Signals and Slots in D
Walter Bright
newshound at digitalmars.com
Fri Sep 29 02:05:31 PDT 2006
Fredrik Olsson wrote:
> Walter Bright skrev:
>> Fredrik Olsson wrote:
>>> I like what I see. But there is a problem, a signal is hereby
>>> identified by it's types only. In a real world scenario many signals
>>> will have the same types. Bith a keyUp and a keyDown signal will
>>> probably want to send a key code of the same type.
>>
>> I don't understand the problem.
> Lets say you have a UI control that can emit two signals; Click and
> DoubleClick, both send the mouse button as argument.
>
> enum MouseButton { LEFT = 0, RIGHT = 1, MIDDLE = 3 };
>
> class MyControl {
> mixin Signal!(MouseButton);
>
> void myActualClick(MouseButton mb) {
> ...
> emit(mb);
> }
>
> void myActualDoubleClick(MouseButton mb) {
> ...
> emit(mb);
> }
>
> }
>
>
> For the signal targets it will be impossible to tell a click from a
> double click. Unless you pass a more arguments, but then you kind of
> loose the simple idea of connecting to listen to a single event signal.

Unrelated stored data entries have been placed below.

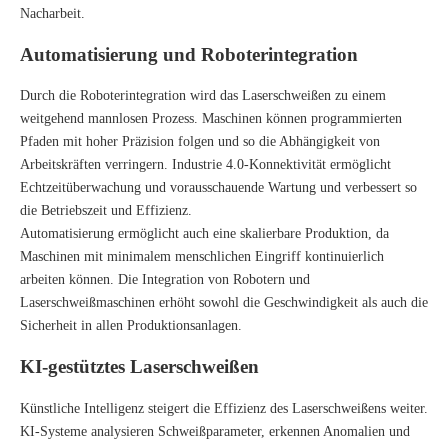
Nacharbeit.
Automatisierung und Roboterintegration
Durch die Roboterintegration wird das Laserschweißen zu einem
weitgehend mannlosen Prozess. Maschinen können programmierten
Pfaden mit hoher Präzision folgen und so die Abhängigkeit von
Arbeitskräften verringern. Industrie 4.0-Konnektivität ermöglicht
Echtzeitüberwachung und vorausschauende Wartung und verbessert so
die Betriebszeit und Effizienz.
Automatisierung ermöglicht auch eine skalierbare Produktion, da
Maschinen mit minimalem menschlichen Eingriff kontinuierlich
arbeiten können. Die Integration von Robotern und
Laserschweißmaschinen erhöht sowohl die Geschwindigkeit als auch die
Sicherheit in allen Produktionsanlagen.
KI-gestütztes Laserschweißen
Künstliche Intelligenz steigert die Effizienz des Laserschweißens weiter.
KI-Systeme analysieren Schweißparameter, erkennen Anomalien und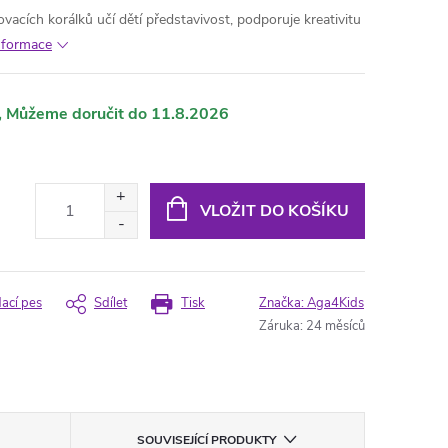
acích korálků učí dětí představivost, podporuje kreativitu
informace
11.8.2026
VLOŽIT DO KOŠÍKU
dací pes
Sdílet
Tisk
Značka:
Aga4Kids
Záruka
:
24 měsíců
SOUVISEJÍCÍ PRODUKTY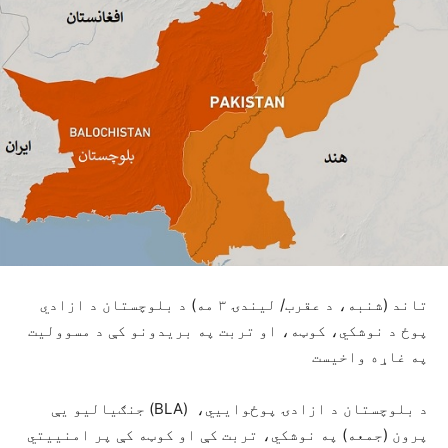
تاند (شنبه، د عقرب/ لیندۍ ۳ مه) د بلوچستان د ازادي
پوځ د نوشکي، کوټه، او تربت په بریدونو کې د مسوولیت
په غاړه واخیست
د بلوچستان د ازادۍ پوځواييي، (BLA) جنګیالیو یې
پرون (جمعه) په نوشکي، تربت کې او کوټه کې پر امنییتي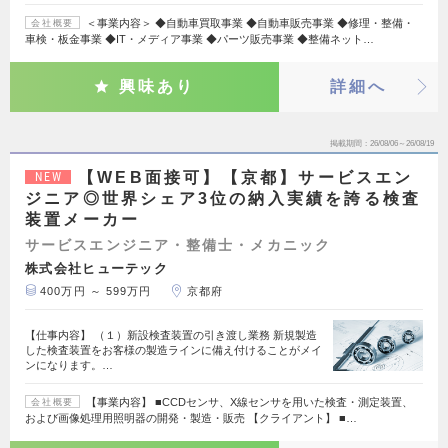
＜事業内容＞ ◆自動車買取事業 ◆自動車販売事業 ◆修理・整備・
会社概要
車検・板金事業 ◆IT・メディア事業 ◆パーツ販売事業 ◆整備ネット…
興味あり
詳細へ
掲載期間
26/08/06～26/08/19
【WEB面接可】【京都】サービスエン
NEW
ジニア◎世界シェア3位の納入実績を誇る検査
装置メーカー
サービスエンジニア・整備士・メカニック
株式会社ヒューテック
400万円 ～ 599万円
京都府
【仕事内容】 （１）新設検査装置の引き渡し業務 新規製造
した検査装置をお客様の製造ラインに備え付けることがメイ
ンになります。…
【事業内容】 ■CCDセンサ、X線センサを用いた検査・測定装置、
会社概要
および画像処理用照明器の開発・製造・販売 【クライアント】 ■…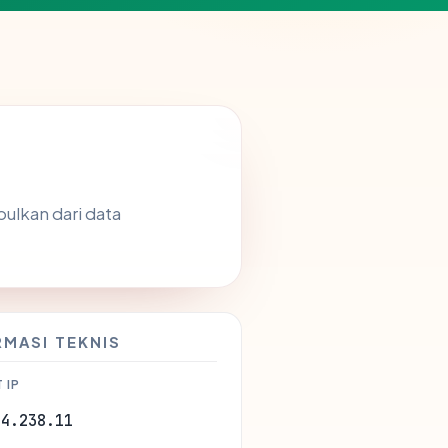
pulkan dari data
RMASI TEKNIS
 IP
54.238.11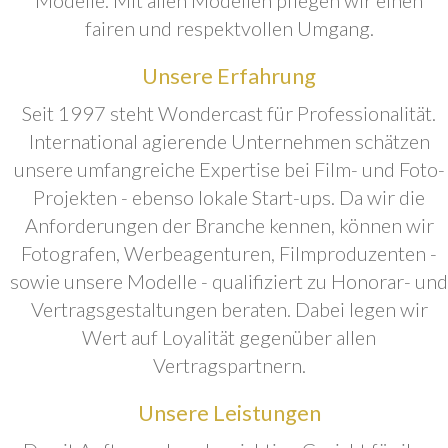
fairen und respektvollen Umgang.
Unsere Erfahrung
Seit 1997 steht Wondercast für Professionalität.
International agierende Unternehmen schätzen
unsere umfangreiche Expertise bei Film- und Foto-
Projekten - ebenso lokale Start-ups. Da wir die
Anforderungen der Branche kennen, können wir
Fotografen, Werbeagenturen, Filmproduzenten -
sowie unsere Modelle - qualifiziert zu Honorar- und
Vertragsgestaltungen beraten. Dabei legen wir
Wert auf Loyalität gegenüber allen
Vertragspartnern.
Unsere Leistungen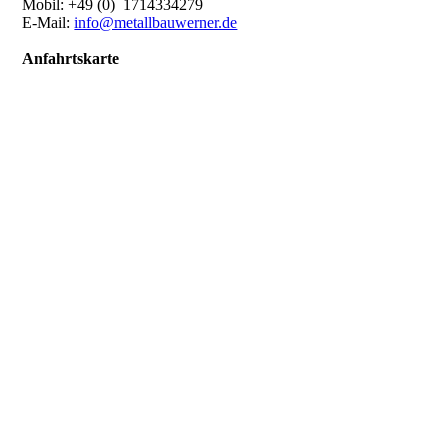
Mobil: +49 (0) 1714334279
E-Mail:
info@metallbauwerner.de
Anfahrtskarte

Ok, I see. The solution is straightforward:
class MyControl {
mixin Signal!(MouseButton) Click;
mixin Signal!(MouseButton) DoubleClick;
void myActualClick(MouseButton mb) {
...
Click.emit(mb);
}
void myActualDoubleClick(MouseButton mb) {
...
DoubleClick.emit(mb);
}
}
You can have any number of signals in a class.